5 Acupressure Points to Help You Sleep
We all want to be healthy and most of us know it is important that you take regular exercise, eat well and get enough sleep.
However, not all of us find sleep that easy. How many of you go to bed tired but then lie there waiting for the elusive sleep to arrive? You may initially drop off but then at the witching hour (3 am), you're lying there staring at the backs of your eyelids in the dark.
Lack of sleep is associated with high blood pressure, diabetes, obesity and heart disease, to name but a few.
Like me, I'm guessing you've tried banishing your phone to another room, having a warm shower before bed, keeping the room at the optimum temperature for sleep, worn bed socks, slathered lavender products all over yourself, read a book, worn eye masks, earplugs..........you name it you've tried it
......but have you tried acupressure?
Acupressure is an alternative medicine technique similar in principle to acupuncture. It is based on the concept of life energy which flows through "meridians" in the body. In treatment, physical pressure is applied to acupuncture points with the aim of clearing blockages in these meridians. Wikipedia
Right, now you know what it is, how can it help you?
You can use it to correct functional imbalances in the body and restore the flow thus returning the body to a more natural state of well-being. It helps relax muscles as it is an effective form of stimulation - and you can do it yourself!.
Let's get down to it then:
Point 1 - "Three Yin Intersection"
How? Find a comfortable position, and take the thumb of one hand, and gently hold the point on the opposite leg, see photo. You’ll find this point on the inside lower leg, four fingers’ width above the ankle bone.
As with all acupressure points except the ones that run down the centre of your body, this point is bilateral, which means it’s found on both legs.
How much pressure? This can be a very sensitive point and can be tender even with just a light touch, especially for women pre- and during menstruation. Just rest your finger on the point, there’s no need to apply pressure. If it’s too tender, release gently.
How long? Massage with circular or up-and-down motions for four to five seconds. You can start out by holding for 15 to 30 seconds if that feels comfortable. Repeat a couple of times on each leg.
Warning: Do not use this point if pregnant.
Point Two - "Bubbling Spring"
Where? The bubbling spring point is found by curling your toes inwards and finding the small depression that appears just above the middle of your foot on the sole of your feet.
How? Lie on your back with your knees bent so you can reach your feet with your hands. Now taking one foot in your hand, curl your toes, you will feel a depression on the sole of your foot. Apply firm pressure and massage this point for a few minutes using a circular or up-and-down motion.
Why? By stimulating this pressure point it is believed that you ground your energy and bring on sleep.
Point Three - "Inner Frontier Gate"
Why? Useful not only for insomnia but also useful if you suffer motion sickness or nausea during pregnancy.
Where? On the inner forearm, about three fingers’ width from the wrist crease.
How? Gently cradle your wrist on the palm of the other hand, and lightly press the point with your thumb. You can experiment with the pressure, but light pressure is usually effective.
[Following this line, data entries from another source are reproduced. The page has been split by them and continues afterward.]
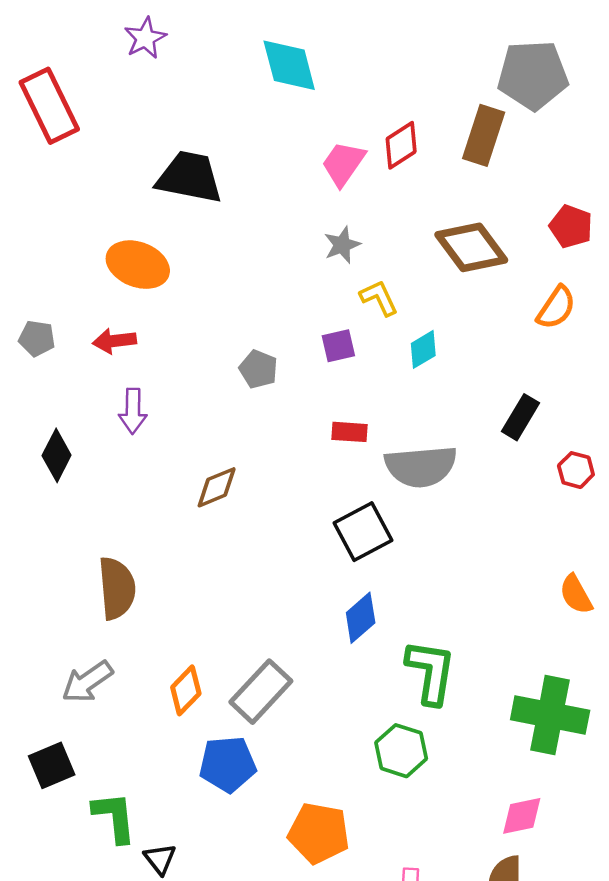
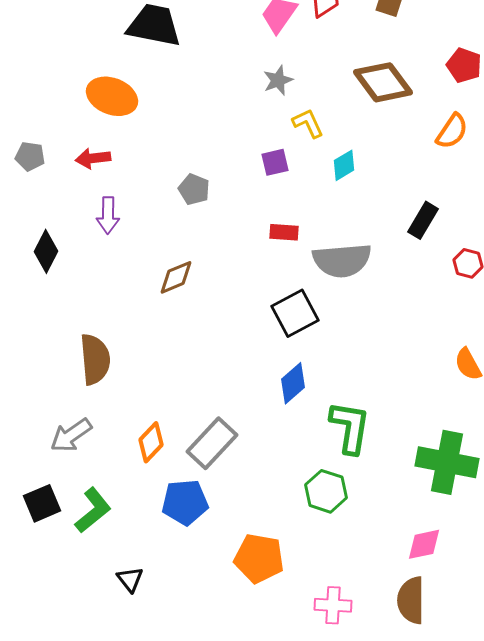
gray pentagon: (258, 369) -> (194, 189), moved
green L-shape: (114, 817) -> (93, 510), moved, turned 57

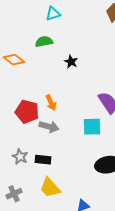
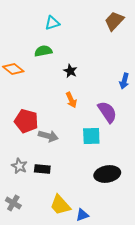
orange arrow: (51, 103) -> (71, 100), moved
yellow trapezoid: (50, 188) -> (60, 205), moved
gray cross: (14, 194) -> (13, 203), turned -35

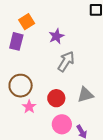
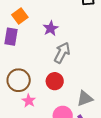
gray triangle: (85, 95) -> (85, 98), moved
red circle: (56, 98) -> (55, 81), moved

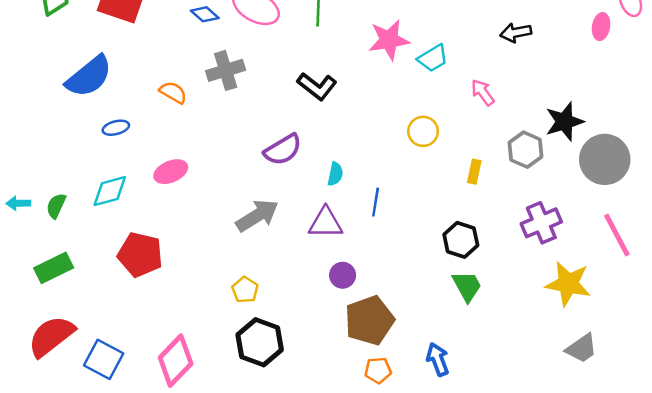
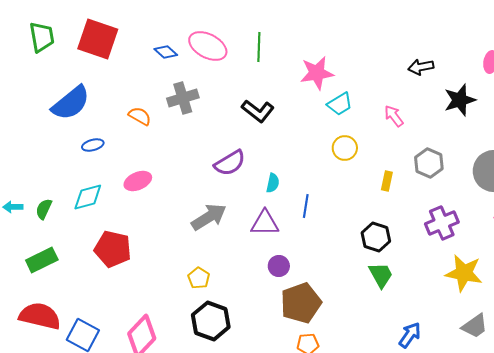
cyan trapezoid: (433, 58) -> (340, 104), moved
black star: (564, 122) -> (460, 100), moved
red semicircle: (51, 336) -> (40, 316), turned 51
blue arrow: (438, 359) -> (410, 335), moved, turned 56

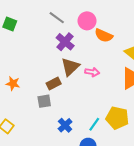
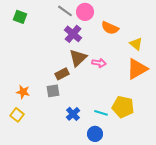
pink circle: (87, 21) -> (85, 12), moved
orange star: (13, 83) -> (23, 92), moved
cyan line: (94, 124) -> (101, 113), turned 72

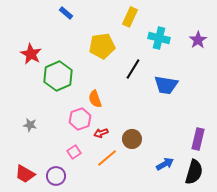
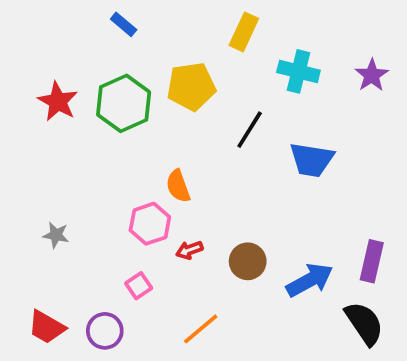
green hexagon: (58, 76) -> (124, 103), moved
orange line: (107, 158) -> (201, 329), moved
blue arrow: (165, 164) -> (310, 280), moved, size x1.4
black semicircle: (194, 172) -> (364, 323), turned -50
Be sure to relax both arms and shoulders; you can place your hands on a table or your lap to be comfortable. Hold for 30 seconds or so initially, to see how it feels for you then use circular movements for a few minutes. Release gently if you feel any acute pain.
Point Four - "Windpool"
Where? Located on the back of your neck, it can be found by feeling for the mastoid bone behind your ears and following the groove around to where your neck muscles attach to the skull.
How? Firstly clasp your hands together and gently open your palms with your fingers interlocked to create a cup shape with your hands. Now use your thumbs to apply a deep and firm pressure toward your skull, using circular or up-and-down movements to massage this area for up to a minute. Breathing deeply as you massage the area helps you to relax.
Why? May help to reduce respiratory symptoms like coughing, which often interrupts sleep, It’s also associated with reducing stress and calming the mind.
Point Five - "Spirit Gate"
Where? At your wrist crease, below your little finger.
How? Feel for the small, hollow space in this area and apply gentle pressure in a circular or up-and-down movement. Continue for two to three minutes. Hold the left side of the point with gentle pressure for a few seconds, and then hold the right side. Repeat on the other wrist.
Why? Not only is this point helpful for insomnia, but it also is associated with quieting your monkey mind which will help you fall asleep.
The secret to benefiting from acupressure self-help is to make it a daily habit. Identify a time of day when you’ll remember to practice acupressure — when you first get up, just before you go to sleep, while you’re watching Netflix, even while you’re reading a book. The benefits of acupressure come with regular, consistent practice.